Здесь — сердце сжимается от одной только мысли о возможном несчастии, например о кораблекрушении, которое вынудило бы пассажиров искать спасения на таком острове. Остаться здесь, среди мёртвых ледяных просторов, среди глухого безмолвия, среди острых обледенелых скал, отражённых зелёной водой?
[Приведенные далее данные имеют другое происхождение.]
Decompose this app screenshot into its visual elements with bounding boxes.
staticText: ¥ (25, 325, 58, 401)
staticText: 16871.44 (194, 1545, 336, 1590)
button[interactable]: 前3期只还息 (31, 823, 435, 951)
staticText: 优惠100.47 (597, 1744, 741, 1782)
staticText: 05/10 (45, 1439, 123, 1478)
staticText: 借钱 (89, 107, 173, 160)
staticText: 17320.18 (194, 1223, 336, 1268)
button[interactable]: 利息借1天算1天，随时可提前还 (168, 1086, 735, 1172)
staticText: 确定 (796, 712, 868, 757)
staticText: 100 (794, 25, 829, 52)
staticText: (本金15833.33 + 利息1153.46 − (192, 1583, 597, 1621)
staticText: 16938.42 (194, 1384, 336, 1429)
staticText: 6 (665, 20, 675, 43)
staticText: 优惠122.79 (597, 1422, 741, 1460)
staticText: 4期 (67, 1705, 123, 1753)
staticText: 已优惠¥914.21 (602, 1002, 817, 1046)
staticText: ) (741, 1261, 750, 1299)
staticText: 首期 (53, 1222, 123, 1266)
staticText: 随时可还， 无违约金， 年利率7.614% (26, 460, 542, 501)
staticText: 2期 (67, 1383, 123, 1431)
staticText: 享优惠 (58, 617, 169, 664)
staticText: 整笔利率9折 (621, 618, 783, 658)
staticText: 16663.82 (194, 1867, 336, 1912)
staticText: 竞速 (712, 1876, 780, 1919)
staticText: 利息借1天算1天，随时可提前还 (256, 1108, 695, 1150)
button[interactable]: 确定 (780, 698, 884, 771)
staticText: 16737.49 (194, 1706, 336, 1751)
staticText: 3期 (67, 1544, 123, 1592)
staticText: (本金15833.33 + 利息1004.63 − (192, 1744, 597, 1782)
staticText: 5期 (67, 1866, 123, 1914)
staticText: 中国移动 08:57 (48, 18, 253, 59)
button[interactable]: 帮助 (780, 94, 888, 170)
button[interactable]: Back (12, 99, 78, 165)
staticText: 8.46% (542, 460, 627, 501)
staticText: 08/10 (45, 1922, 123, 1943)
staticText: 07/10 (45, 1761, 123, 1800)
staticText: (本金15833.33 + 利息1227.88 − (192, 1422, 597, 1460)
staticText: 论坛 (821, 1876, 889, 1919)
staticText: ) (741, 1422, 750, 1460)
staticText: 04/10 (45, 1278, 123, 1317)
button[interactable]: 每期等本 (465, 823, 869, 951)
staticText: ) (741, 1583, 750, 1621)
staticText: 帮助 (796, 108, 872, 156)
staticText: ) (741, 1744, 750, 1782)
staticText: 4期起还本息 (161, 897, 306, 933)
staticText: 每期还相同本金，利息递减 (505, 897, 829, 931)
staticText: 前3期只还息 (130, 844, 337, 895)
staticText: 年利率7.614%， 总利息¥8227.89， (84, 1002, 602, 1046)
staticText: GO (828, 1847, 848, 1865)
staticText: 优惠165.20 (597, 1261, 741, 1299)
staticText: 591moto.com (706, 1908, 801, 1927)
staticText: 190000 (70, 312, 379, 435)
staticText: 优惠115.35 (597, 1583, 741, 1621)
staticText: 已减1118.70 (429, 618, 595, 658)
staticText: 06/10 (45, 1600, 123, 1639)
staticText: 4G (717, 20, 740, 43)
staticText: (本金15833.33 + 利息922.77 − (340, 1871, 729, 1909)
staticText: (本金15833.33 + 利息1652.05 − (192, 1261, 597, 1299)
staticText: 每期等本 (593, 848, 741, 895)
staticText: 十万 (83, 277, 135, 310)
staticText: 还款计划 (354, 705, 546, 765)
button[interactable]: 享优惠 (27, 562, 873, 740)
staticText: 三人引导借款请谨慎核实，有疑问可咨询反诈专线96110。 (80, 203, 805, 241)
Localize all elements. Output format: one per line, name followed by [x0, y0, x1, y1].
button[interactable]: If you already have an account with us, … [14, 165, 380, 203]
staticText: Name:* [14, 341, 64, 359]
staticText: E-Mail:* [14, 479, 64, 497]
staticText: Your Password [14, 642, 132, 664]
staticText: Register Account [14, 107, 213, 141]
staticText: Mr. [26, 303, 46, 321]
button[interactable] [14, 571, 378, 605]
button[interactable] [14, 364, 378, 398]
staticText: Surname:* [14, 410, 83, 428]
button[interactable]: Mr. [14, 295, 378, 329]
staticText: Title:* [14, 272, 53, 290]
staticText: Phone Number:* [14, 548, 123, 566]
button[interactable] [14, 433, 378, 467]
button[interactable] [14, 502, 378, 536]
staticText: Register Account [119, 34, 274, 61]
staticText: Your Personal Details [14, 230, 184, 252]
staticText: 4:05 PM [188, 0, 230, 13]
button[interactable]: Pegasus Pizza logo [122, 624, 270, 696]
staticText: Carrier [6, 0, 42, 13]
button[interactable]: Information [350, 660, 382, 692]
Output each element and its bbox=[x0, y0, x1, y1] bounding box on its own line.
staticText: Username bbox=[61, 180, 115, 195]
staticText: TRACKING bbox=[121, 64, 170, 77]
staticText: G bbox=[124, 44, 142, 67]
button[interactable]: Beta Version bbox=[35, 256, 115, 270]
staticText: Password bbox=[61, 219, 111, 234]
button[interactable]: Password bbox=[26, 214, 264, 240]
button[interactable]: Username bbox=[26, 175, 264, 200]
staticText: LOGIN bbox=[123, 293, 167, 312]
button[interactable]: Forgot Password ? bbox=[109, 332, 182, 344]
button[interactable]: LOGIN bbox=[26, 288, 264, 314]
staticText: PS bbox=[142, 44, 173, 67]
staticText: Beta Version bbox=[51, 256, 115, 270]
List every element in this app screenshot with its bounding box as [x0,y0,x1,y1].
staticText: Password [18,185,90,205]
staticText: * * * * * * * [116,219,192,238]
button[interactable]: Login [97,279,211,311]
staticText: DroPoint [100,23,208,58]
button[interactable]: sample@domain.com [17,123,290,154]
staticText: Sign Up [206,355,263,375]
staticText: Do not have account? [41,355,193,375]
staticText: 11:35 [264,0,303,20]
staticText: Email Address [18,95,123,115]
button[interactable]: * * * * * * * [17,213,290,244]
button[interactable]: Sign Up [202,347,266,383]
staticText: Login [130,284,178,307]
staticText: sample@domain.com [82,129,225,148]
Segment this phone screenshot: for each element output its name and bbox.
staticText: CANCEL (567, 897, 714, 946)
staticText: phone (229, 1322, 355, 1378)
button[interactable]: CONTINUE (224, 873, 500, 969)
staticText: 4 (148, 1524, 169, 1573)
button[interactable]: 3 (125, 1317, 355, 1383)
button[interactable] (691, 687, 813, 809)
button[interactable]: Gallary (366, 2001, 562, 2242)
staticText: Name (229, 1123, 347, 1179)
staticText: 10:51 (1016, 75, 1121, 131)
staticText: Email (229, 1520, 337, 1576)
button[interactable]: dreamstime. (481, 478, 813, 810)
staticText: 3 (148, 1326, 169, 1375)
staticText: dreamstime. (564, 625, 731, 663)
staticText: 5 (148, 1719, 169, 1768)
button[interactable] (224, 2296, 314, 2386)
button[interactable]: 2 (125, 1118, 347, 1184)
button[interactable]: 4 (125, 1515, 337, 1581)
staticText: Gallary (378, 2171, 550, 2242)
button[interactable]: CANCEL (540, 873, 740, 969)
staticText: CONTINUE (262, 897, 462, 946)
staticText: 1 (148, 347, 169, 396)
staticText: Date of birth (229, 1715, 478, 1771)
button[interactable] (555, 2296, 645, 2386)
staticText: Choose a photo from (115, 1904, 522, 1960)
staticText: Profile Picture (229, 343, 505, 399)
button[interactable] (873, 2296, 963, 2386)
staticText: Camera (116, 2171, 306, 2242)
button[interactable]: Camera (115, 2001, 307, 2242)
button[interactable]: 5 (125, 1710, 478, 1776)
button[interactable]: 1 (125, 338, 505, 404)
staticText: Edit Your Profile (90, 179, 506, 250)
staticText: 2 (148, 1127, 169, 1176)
Путешественникам трудно было совладать с разыгравшимся воображением.

— Я умерла бы от страха в первый же день! — сказала, зябко поёживаясь, молодая женщина, пожалевшая Фрама.

В мыслях она куда легче мирилась с судьбой Робинзона Крузо — его необитаемый остров был всё-таки в тёплых морях. А тут... Как укрыться от мороза, как разжечь огонь, как добыть пропитание? А когда настанет полярная ночь, о спасительном парусе или дымящей трубе парохода на горизонте нечего и мечтать...

— Я умерла бы от страха! — повторила женщина, побледнев от ужасов, которые она успела себе вообразить. И, обратившись к охотникам, занимавшимся приготовлениями к высадке Фрама, сказала: — Я думаю, вы нехорошо поступаете с этим милым умным существом! Почему вы бросаете Фрама в такой пустыне? Здесь невозможно жить! Вы поступаете жестоко. Он же ни в чём не виноват, бедняга!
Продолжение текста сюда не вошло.